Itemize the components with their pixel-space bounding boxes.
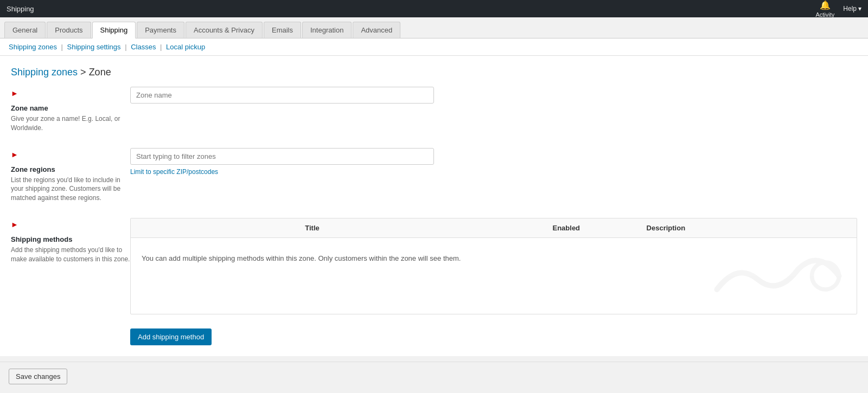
main-content: Shipping zones > Zone ► Zone name Give y…: [0, 56, 868, 356]
table-empty-cell: You can add multiple shipping methods wi…: [131, 237, 857, 314]
shipping-methods-label-col: ► Shipping methods Add the shipping meth…: [11, 218, 130, 264]
add-shipping-method-button[interactable]: Add shipping method: [130, 328, 212, 345]
tab-general[interactable]: General: [4, 22, 46, 38]
zone-regions-input[interactable]: [130, 148, 434, 165]
page-title: Shipping: [7, 5, 34, 13]
shipping-methods-desc: Add the shipping methods you'd like to m…: [11, 246, 130, 264]
subnav-sep-2: |: [125, 43, 129, 51]
activity-button[interactable]: 🔔 Activity: [815, 0, 834, 18]
zip-postcodes-link[interactable]: Limit to specific ZIP/postcodes: [130, 168, 857, 176]
tab-shipping[interactable]: Shipping: [92, 22, 136, 38]
breadcrumb-current: Zone: [89, 67, 111, 78]
zone-name-desc: Give your zone a name! E.g. Local, or Wo…: [11, 114, 130, 133]
subnav-shipping-settings[interactable]: Shipping settings: [67, 43, 121, 51]
zone-name-label-col: ► Zone name Give your zone a name! E.g. …: [11, 87, 130, 133]
subnav-local-pickup[interactable]: Local pickup: [166, 43, 205, 51]
help-button[interactable]: Help ▾: [843, 5, 861, 12]
table-header-row: Title Enabled Description: [131, 218, 857, 238]
tab-payments[interactable]: Payments: [137, 22, 184, 38]
zone-name-input-col: [130, 87, 857, 104]
tab-emails[interactable]: Emails: [264, 22, 301, 38]
zone-regions-label-col: ► Zone regions List the regions you'd li…: [11, 148, 130, 203]
tab-products[interactable]: Products: [47, 22, 91, 38]
shipping-methods-table-col: Title Enabled Description You can add mu…: [130, 218, 857, 314]
tab-bar: General Products Shipping Payments Accou…: [0, 17, 868, 38]
zone-regions-desc: List the regions you'd like to include i…: [11, 176, 130, 203]
shipping-methods-section: ► Shipping methods Add the shipping meth…: [11, 218, 857, 314]
col-header-description: Description: [639, 218, 857, 238]
activity-icon: 🔔: [820, 0, 831, 10]
breadcrumb-separator: >: [80, 67, 89, 78]
zone-name-label: Zone name: [11, 104, 130, 112]
help-label: Help: [843, 5, 857, 12]
shipping-methods-label: Shipping methods: [11, 235, 130, 243]
subnav-classes[interactable]: Classes: [131, 43, 156, 51]
zone-name-input[interactable]: [130, 87, 434, 104]
empty-message-area: You can add multiple shipping methods wi…: [142, 254, 846, 298]
chevron-down-icon: ▾: [858, 5, 861, 12]
required-arrow-2: ►: [11, 150, 18, 159]
required-arrow-3: ►: [11, 220, 18, 229]
tab-integration[interactable]: Integration: [302, 22, 352, 38]
col-header-title: Title: [131, 218, 494, 238]
subnav-sep-1: |: [61, 43, 65, 51]
table-empty-row: You can add multiple shipping methods wi…: [131, 237, 857, 314]
add-method-row: Add shipping method: [11, 323, 857, 345]
tab-accounts[interactable]: Accounts & Privacy: [186, 22, 263, 38]
tab-advanced[interactable]: Advanced: [353, 22, 400, 38]
top-bar-right: 🔔 Activity Help ▾: [815, 0, 861, 18]
zone-regions-input-col: Limit to specific ZIP/postcodes: [130, 148, 857, 176]
zone-regions-label: Zone regions: [11, 165, 130, 173]
breadcrumb: Shipping zones > Zone: [11, 67, 857, 78]
shipping-methods-table: Title Enabled Description You can add mu…: [131, 218, 857, 314]
subnav-sep-3: |: [160, 43, 164, 51]
col-header-enabled: Enabled: [494, 218, 639, 238]
empty-message-text: You can add multiple shipping methods wi…: [142, 254, 461, 262]
watermark: [683, 254, 846, 298]
shipping-methods-table-container: Title Enabled Description You can add mu…: [130, 218, 857, 314]
save-bar: Save changes: [0, 362, 868, 391]
activity-label: Activity: [815, 11, 834, 18]
zone-name-section: ► Zone name Give your zone a name! E.g. …: [11, 87, 857, 133]
zone-regions-section: ► Zone regions List the regions you'd li…: [11, 148, 857, 203]
top-bar: Shipping 🔔 Activity Help ▾: [0, 0, 868, 17]
subnav-shipping-zones[interactable]: Shipping zones: [9, 43, 57, 51]
required-arrow-1: ►: [11, 89, 18, 98]
breadcrumb-link[interactable]: Shipping zones: [11, 67, 78, 78]
sub-nav: Shipping zones | Shipping settings | Cla…: [0, 38, 868, 56]
save-changes-button[interactable]: Save changes: [9, 369, 67, 384]
svg-point-0: [812, 262, 839, 289]
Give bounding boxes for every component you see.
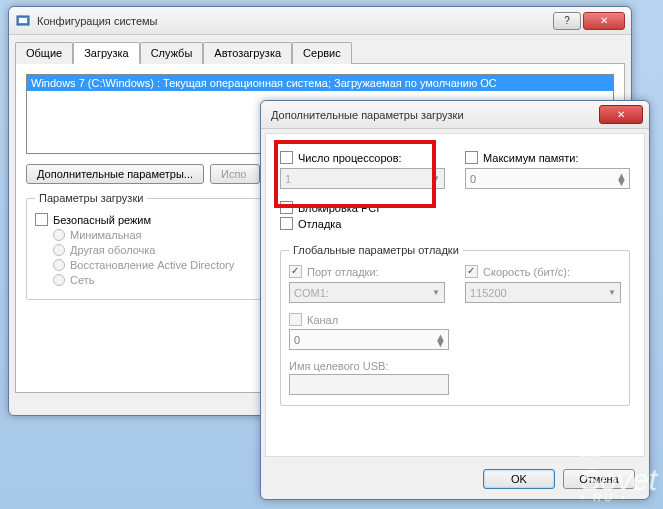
- channel-spinner: 0 ▲▼: [289, 329, 449, 350]
- dialog-window-buttons: ✕: [599, 105, 643, 124]
- checkbox-icon: [35, 213, 48, 226]
- safe-mode-checkbox[interactable]: Безопасный режим: [35, 213, 277, 226]
- baudrate-checkbox: Скорость (бит/с):: [465, 265, 621, 278]
- debugport-combo: COM1: ▼: [289, 282, 445, 303]
- numproc-label: Число процессоров:: [298, 152, 402, 164]
- usb-label: Имя целевого USB:: [289, 360, 621, 372]
- ok-button[interactable]: OK: [483, 469, 555, 489]
- checkbox-icon: [465, 151, 478, 164]
- dialog-buttons: OK Отмена: [261, 461, 649, 501]
- radio-minimal: Минимальная: [53, 229, 277, 241]
- maxmem-checkbox[interactable]: Максимум памяти:: [465, 151, 630, 164]
- tab-services[interactable]: Службы: [140, 42, 204, 64]
- usb-target-input: [289, 374, 449, 395]
- boot-options-legend: Параметры загрузки: [35, 192, 147, 204]
- debug-group-legend: Глобальные параметры отладки: [289, 244, 463, 256]
- use-button-partial[interactable]: Испо: [210, 164, 260, 184]
- radio-icon: [53, 259, 65, 271]
- help-button[interactable]: ?: [553, 12, 581, 30]
- tab-startup[interactable]: Автозагрузка: [203, 42, 292, 64]
- checkbox-icon: [280, 217, 293, 230]
- dialog-title: Дополнительные параметры загрузки: [267, 109, 599, 121]
- baudrate-label: Скорость (бит/с):: [483, 266, 570, 278]
- checkbox-icon: [465, 265, 478, 278]
- maxmem-spinner[interactable]: 0 ▲▼: [465, 168, 630, 189]
- channel-label: Канал: [307, 314, 338, 326]
- svg-rect-1: [19, 18, 27, 23]
- channel-checkbox: Канал: [289, 313, 621, 326]
- numproc-combo[interactable]: 1 ▼: [280, 168, 445, 189]
- maxmem-label: Максимум памяти:: [483, 152, 579, 164]
- debug-checkbox[interactable]: Отладка: [280, 217, 630, 230]
- radio-altshell: Другая оболочка: [53, 244, 277, 256]
- checkbox-icon: [280, 201, 293, 214]
- checkbox-icon: [280, 151, 293, 164]
- tab-strip: Общие Загрузка Службы Автозагрузка Серви…: [15, 41, 625, 63]
- tab-tools[interactable]: Сервис: [292, 42, 352, 64]
- debugport-label: Порт отладки:: [307, 266, 379, 278]
- safe-mode-label: Безопасный режим: [53, 214, 151, 226]
- tab-boot[interactable]: Загрузка: [73, 42, 139, 64]
- app-icon: [15, 13, 31, 29]
- window-buttons: ? ✕: [553, 12, 625, 30]
- dialog-close-button[interactable]: ✕: [599, 105, 643, 124]
- close-button[interactable]: ✕: [583, 12, 625, 30]
- baudrate-combo: 115200 ▼: [465, 282, 621, 303]
- pcilock-checkbox[interactable]: Блокировка PCI: [280, 201, 630, 214]
- cancel-button[interactable]: Отмена: [563, 469, 635, 489]
- debug-label: Отладка: [298, 218, 341, 230]
- radio-icon: [53, 229, 65, 241]
- titlebar: Конфигурация системы ? ✕: [9, 7, 631, 35]
- debugport-checkbox: Порт отладки:: [289, 265, 445, 278]
- pcilock-label: Блокировка PCI: [298, 202, 379, 214]
- advanced-options-button[interactable]: Дополнительные параметры...: [26, 164, 204, 184]
- chevron-down-icon: ▼: [432, 288, 440, 297]
- checkbox-icon: [289, 265, 302, 278]
- radio-icon: [53, 274, 65, 286]
- chevron-down-icon: ▼: [432, 174, 440, 183]
- window-title: Конфигурация системы: [37, 15, 553, 27]
- advanced-boot-dialog: Дополнительные параметры загрузки ✕ Числ…: [260, 100, 650, 500]
- spinner-arrows-icon: ▲▼: [616, 173, 627, 185]
- radio-icon: [53, 244, 65, 256]
- debug-group: Глобальные параметры отладки Порт отладк…: [280, 244, 630, 406]
- radio-network: Сеть: [53, 274, 277, 286]
- dialog-titlebar: Дополнительные параметры загрузки ✕: [261, 101, 649, 129]
- checkbox-icon: [289, 313, 302, 326]
- radio-adrepair: Восстановление Active Directory: [53, 259, 277, 271]
- tab-general[interactable]: Общие: [15, 42, 73, 64]
- spinner-arrows-icon: ▲▼: [435, 334, 446, 346]
- boot-entry-selected[interactable]: Windows 7 (C:\Windows) : Текущая операци…: [27, 75, 613, 91]
- chevron-down-icon: ▼: [608, 288, 616, 297]
- boot-options-group: Параметры загрузки Безопасный режим Мини…: [26, 192, 286, 300]
- numproc-checkbox[interactable]: Число процессоров:: [280, 151, 445, 164]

▸ What to work on
Go through the records above and return each line in which the word "breadcrumb" occurs.

▸ Answer space
breadcrumb-current: Zone: [89, 67, 111, 78]
breadcrumb-separator: >: [80, 67, 89, 78]
breadcrumb: Shipping zones > Zone: [11, 67, 857, 78]
breadcrumb-link[interactable]: Shipping zones: [11, 67, 78, 78]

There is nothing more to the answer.